February 20, 2024 7 min read· The Lingo team

Building a corpus from scarcity

Training data for these languages doesn't sit in a database — we had to go and find it: scanned books, pamphlets, blogs, purchased booklets, and scripture as the aligned backbone, all unified under one alphabet.

datacorpusmethodology

Machine translation is hungry for parallel text — the same content in two languages, sentence for sentence. For English–French you can find billions of such pairs. For most Cameroonian languages you can find approximately none, and what little exists is scattered across formats, spellings, and physical shelves. So building the corpus was, more than anything, an act of collection.

Going and finding the data

There is no dataset to download. We gathered written material wherever it lived: school textbooks and language primers, storybooks, religious pamphlets and church bulletins, language-learning booklets, the occasional blog or Facebook post, government literacy materials. Some of it we scanned or photographed page by page; some we transcribed by hand; some we bought as physical books because that was the only way to get it. Every source arrived in its own encoding, layout, and spelling conventions.

The aligned backbone: scripture

Most of that material is monolingual — useful, but you can't train a translator on text that isn't paired with another language. For parallel text, one source stands above all others. For centuries, Bible-translation organisations have translated the same long, structured text into thousands of small languages, verse by verse, with a built-in alignment (chapter and verse numbers) mapping each fragment to its counterpart in every other language.

So scripture became the aligned backbone of the corpus — frequently the single largest, cleanest, sentence-aligned parallel text that exists for a low-resource language. We compiled and aligned it across dozens of Cameroonian languages and open-sourced it as cameroon_bibles. But it is the backbone, not the body: the rest of the gathered material fills out vocabulary, style, and coverage the verses can't reach.

One alphabet to unify them

The hardest problem wasn't quantity — it was inconsistency. The same language is spelled different ways by different authors, and many have no standard orthography at all. A model can't learn if "the same word" looks like three different words.

So we standardised on AGLC — the General Alphabet of Cameroonian Languages (Alphabet Général des Langues Camerounaises), a phonemic system designed precisely to write Cameroon's languages consistently.

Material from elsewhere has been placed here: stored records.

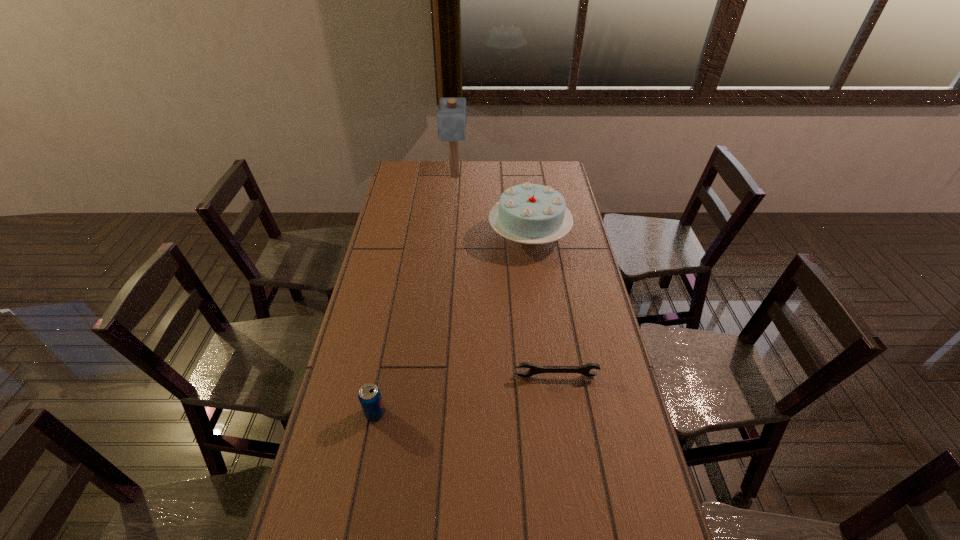 Image resolution: width=960 pixels, height=540 pixels. Identify the location of free space located on the back of the pop soda. (396, 307).

Image resolution: width=960 pixels, height=540 pixels. Identify the location of free space located 0.380m on the open ends of the right wrench. (577, 508).

Identify the location of object that is at the far edge. Image resolution: width=960 pixels, height=540 pixels. (451, 118).

Identify the location of object located at the left edge. This screenshot has height=540, width=960. (369, 395).

Identify the location of birthday cake present at the right edge. Image resolution: width=960 pixels, height=540 pixels. (528, 213).

What are the coordinates of `wrench at the right edge` in the screenshot? It's located at (585, 369).

You are a GUI agent. You are given a task and a screenshot of the screen. Output one action in this format:
    pyautogui.click(x=<x>, y=<y>)
    Task: Click on the vacant space at the far edge
    
    Given the screenshot: What is the action you would take?
    pyautogui.click(x=434, y=172)

Where is `vacant space at the left edge of the desktop`? vacant space at the left edge of the desktop is located at coordinates (385, 246).

This screenshot has width=960, height=540. I want to click on free space at the right edge, so click(583, 442).

In the image, there is a desktop. At what (x,y) coordinates should I click in order to perform the action: click on vacant space at the far left corner. Please return your answer as a coordinate pair (x, y). Image resolution: width=960 pixels, height=540 pixels. Looking at the image, I should click on (408, 163).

It's an elegant, unifying idea. It is also, unfortunately, not used by everyone, so a large part of the work was normalising messy, inconsistent sources toward AGLC and building our tokenizer around it. One alphabet, one tokenizer, many sources made comparable.

A tailwind from policy

We had help from an unexpected direction: the government's policy of teaching national languages in schools. That policy is quietly generating new written content — primers, workbooks, exam materials — and, just as importantly, a generation more used to seeing these languages written. More written content tomorrow means better models tomorrow.

Being honest about the limits

Even with all of this, the corpus is small and skews formal: scripture, schoolbooks, and printed matter, not how people actually greet, bargain, or tell jokes. Its vocabulary is thin on the everyday and the modern. This matters downstream — including, much later, our decision to compress the models: when a model's ceiling is set by a narrow, formal domain, the dominant source of error is the data, not the last bits of numerical precision. We'll return to that.

The text corpus was never the destination. It was the on-ramp — enough to train first models, and to make the real goal reachable: open voice data, contributed by speakers themselves.